Fair. Balanced. American.

Monday, June 18, 2012

Germany's dirty little secret

Floyd Norris, on the money, as he so often is.
In hindsight, the critical moment in the crisis may have been when Ireland’s banks failed in early 2009. Had the Irish government taken the position that it would stand behind deposits, but that loans made to the banks would be allowed to default, German banks would have been in trouble, and probably would have needed to be bailed out by the German government.

Instead, the Irish government chose to guarantee all the banks’ obligations — a commitment it could not afford. Ireland had been running budget surpluses, but now it needed to be bailed out. The German prescription for Ireland, as it would be for the other countries that soon got into difficulty, was austerity. Since they could not devalue their currency, countries would have to reduce wages and raise taxes. Germany categorically rejected the idea of allowing its own inflation to rise, a move that could take some of the pressure off the troubled countries.

That's the part I wanted to point out, but the following bears excerpting as well:

The last several years have been a time of repeated crises, with Germany appearing to be rigid until, at the last moment, it agrees to something to avert disaster without actually doing anything to allow the troubled countries’ economies to grow. [...]

The endgame may be approaching. Troubled countries are facing an increasingly clear choice. They can stay in the euro zone, and face years of endless recession. They can abandon the euro, perhaps bringing catastrophe but giving them the freedom to devalue their new currencies. Or they can accept the German offer: Surrender sovereignty. Accept German leadership and domination of a unified Europe. Then we will bail you out.

If Europe does not accept the offer, and the euro disintegrates, it is hard to know how it will play out. There are, by design, no rules about how the euro zone could be untangled. But after the dust settled, Germany would be among the losers. A new German mark would no doubt be much stronger than the euro is now, making life a lot harder for German exporters. That reality has led some in Europe to think that Germany is bluffing, and that it will continue to pay the bill even if it cannot get what it wants.

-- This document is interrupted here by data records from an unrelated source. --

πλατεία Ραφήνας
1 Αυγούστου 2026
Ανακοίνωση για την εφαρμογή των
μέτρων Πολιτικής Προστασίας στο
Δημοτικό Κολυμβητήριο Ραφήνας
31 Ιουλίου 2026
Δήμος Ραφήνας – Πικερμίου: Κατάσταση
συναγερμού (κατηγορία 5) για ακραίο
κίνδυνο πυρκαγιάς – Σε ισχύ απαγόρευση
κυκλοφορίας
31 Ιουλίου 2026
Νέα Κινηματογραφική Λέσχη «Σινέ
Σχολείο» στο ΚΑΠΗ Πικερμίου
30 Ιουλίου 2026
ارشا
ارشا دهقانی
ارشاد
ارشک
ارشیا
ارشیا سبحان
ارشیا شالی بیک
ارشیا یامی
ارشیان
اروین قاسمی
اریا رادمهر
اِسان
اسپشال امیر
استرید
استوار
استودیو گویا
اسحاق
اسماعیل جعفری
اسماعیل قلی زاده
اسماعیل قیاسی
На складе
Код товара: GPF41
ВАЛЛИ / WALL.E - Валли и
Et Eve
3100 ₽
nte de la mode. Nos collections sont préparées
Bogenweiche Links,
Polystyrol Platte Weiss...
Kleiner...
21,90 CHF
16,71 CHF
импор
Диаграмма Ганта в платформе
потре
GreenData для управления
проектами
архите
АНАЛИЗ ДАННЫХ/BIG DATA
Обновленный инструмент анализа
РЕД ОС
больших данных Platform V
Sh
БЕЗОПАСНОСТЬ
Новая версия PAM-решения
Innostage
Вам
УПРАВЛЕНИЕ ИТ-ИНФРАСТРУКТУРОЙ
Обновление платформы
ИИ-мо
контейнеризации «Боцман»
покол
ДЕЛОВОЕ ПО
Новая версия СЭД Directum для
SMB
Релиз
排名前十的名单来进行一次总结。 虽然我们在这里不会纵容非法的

That has angered Germans. “A Game of Euro Chicken” was the headline on a commentary by Jan Fleischhauer in last week’s edition of Der Spiegel, the German magazine. “For Germany, being part of the European Union has always included an element of blackmail,” he wrote. “France has been playing this card from the beginning, but now the Spanish and the Greeks have mastered the game. They’re banking on Berlin losing its nerve.”